If you have any other idea, that would be welcome!

Below a video explaining what I mean.

I put the time stamp at 6:35 where the guy speaks about the warmth, openness and non-judgmental attitude of people from Montreal.

I think this might also have to do with the size of the city as "live and let live" probably also overlaps with "just another stranger" -which would be its negative cousin-.

So while smaller communities tend to be tightly knit, but also more judgmental, bigger cities are more impersonal.

Berlin is super and non-judgmental by the way.
Just the other day there was some gay parade and a guy walking another guy fully masked in leather, on a leash. Nobody around batted an eye, just another weirdo.

TheDucas and John Freeman have reacted to this post.
TheDucasJohn Freeman
Check the forum guidelines for effective communication.
(Book a call) for personalized & private feedback

Yes, I would now change it to "socially liberal cultures".

There is the impersonal part, true. So there's a continuum with: "I don't give a shit what you do because I don't care about you" on one side to "I don't give a shit what you do because I care that you can do whatever you want as long as it's not hurting me (or anymore)."

About the size: I had an "Aha" moment as I was going to compare metro area of Montreal and Paris: Montreal 4 million people, Paris 11 million people (and London 15 million). So Paris is 3 times bigger and I do feel there is more anonymity there compared to Montreal. So there's a size where people don't feel connected to one another anymore.

As a judge said in "Dredd": "Mega City One is a meat grinder and all that we do is turn the handle".

So there a sweet spot size of a city where there is enough anonymity for reputation to allow for social liberties and not so anonymous that you feel that you're just a number and so are other people.

leaderoffun has reacted to this post.

I second Berlin as a place that may check the box "non judgmental because people care about each other's freedom." I've lived in Montreal, and while people are indeed warmer and friendlier, the place feels a bit 'dead'; not much cultural activity, startups, creativity... compared to Berlin. It's a 'wannabe' city. Wannabe cool, progressive, advanced, a tech city. But... it's not. It lacks ambition, leadership. Canada has had one problem since forever: if you are any good at anything, you just move to the US. I love Canadians; would rather spend time with them rather than with mostly anyone else in the world. But I wouldn't recommend Montreal over Berlin, unless being French speaking scores major points.
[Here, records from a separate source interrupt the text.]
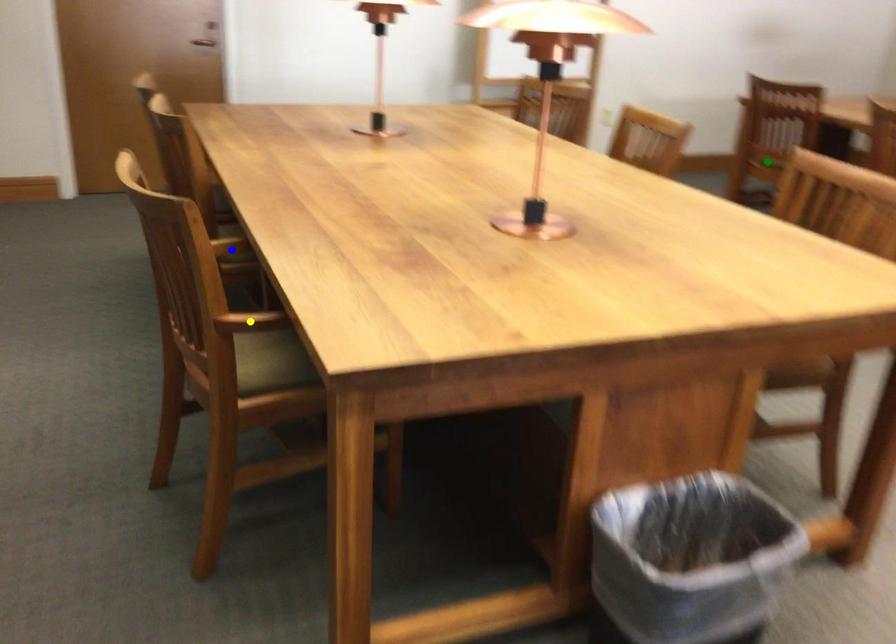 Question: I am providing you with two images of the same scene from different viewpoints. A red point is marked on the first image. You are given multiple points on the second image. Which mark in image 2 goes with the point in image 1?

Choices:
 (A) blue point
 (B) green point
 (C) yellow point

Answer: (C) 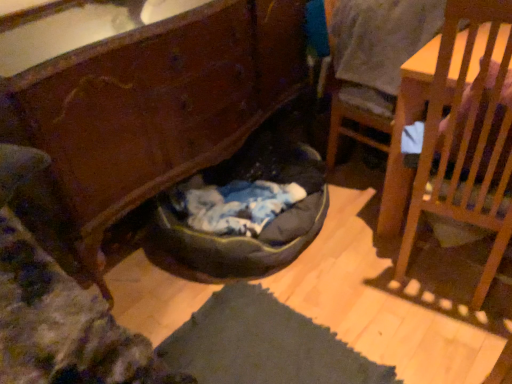 Question: Is dark gray fabric bean bag at lower center taller or shorter than wooden cabinet at lower center?

Choices:
 (A) tall
 (B) short

Answer: (B)

Question: From a real-world perspective, relative to wooden cabinet at lower center, is dark gray fabric bean bag at lower center vertically above or below?

Choices:
 (A) above
 (B) below

Answer: (B)

Question: Which of these objects is positioned closest to the white cotton shirt at upper right?

Choices:
 (A) wooden chair at right, the first chair in the right-to-left sequence
 (B) wooden chair at right, placed as the first chair when sorted from left to right
 (C) dark gray fabric bean bag at lower center
 (D) wooden cabinet at lower center

Answer: (B)

Question: Considering the real-world distances, which object is farthest from the wooden chair at right, placed as the second chair when sorted from left to right?

Choices:
 (A) dark gray fabric bean bag at lower center
 (B) wooden cabinet at lower center
 (C) white cotton shirt at upper right
 (D) wooden chair at right, placed as the first chair when sorted from left to right

Answer: (B) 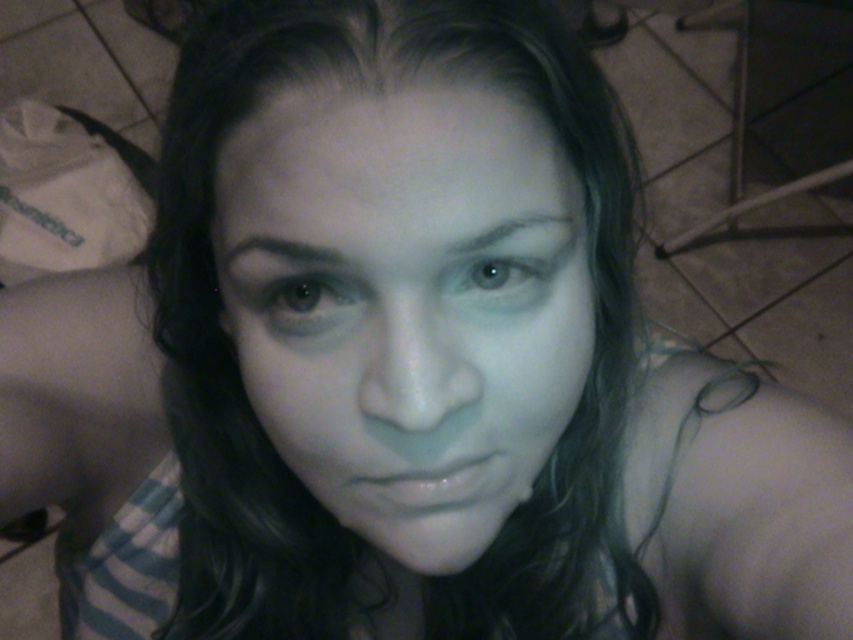 You are a photographer adjusting the lighting in this dimly lit room. You notice the brown matte eye at center and the blue glossy eye at center. Which eye is positioned to the left in the image?

The brown matte eye at center is positioned to the left of the blue glossy eye at center.

You are a photographer trying to adjust the lighting for a closeup portrait. The subject has a smooth skin face at center. You notice that the lighting is uneven, casting shadows. To ensure even lighting, you need to know the distance between the subject and the camera. Can you determine if the distance is sufficient for proper lighting adjustment?

The subject and the camera are 11.61 inches apart. This distance may be too close for proper lighting adjustment as most portrait lighting setups require a minimum distance of about 12 inches to avoid harsh shadows and ensure even illumination.

In the dimly lit indoor selfie, you notice the gray matte eyebrow at upper center and the dark brown hair at upper center. Which of these two features appears larger in the photo?

The gray matte eyebrow at upper center is bigger than the dark brown hair at upper center in the photo.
John Freeman has reacted to this post.
John Freeman

Since we are comparing both cities: in the women department my experience was that Montreal has more beautiful girls than Berlin.

Was that your experience as well LoF?

Not in my experience.

John Freeman has reacted to this post.
John Freeman

Alright! So I have to explore more of Berlin then. 😛


there's a new concept that I don't think I already talked about here: "tight and loose cultures".

Switzerland being a tight culture of course. That explains to me the "judgy" feeling of some cultures. If those cultures have more (formal and informal)rules then as soon as one steps outside of them judgment will come in the shape of social shame as everyone is supposed to conform to the norm.

I've seen the data collection and it's quite heterogeneous in terms of city size where the data has been collected. However the concept is interesting to understand cultures given the limit described above.

Also the idea that tighter cultures are tighter due to more existential threats is an interesting ideas. Rules being a safety measure of course.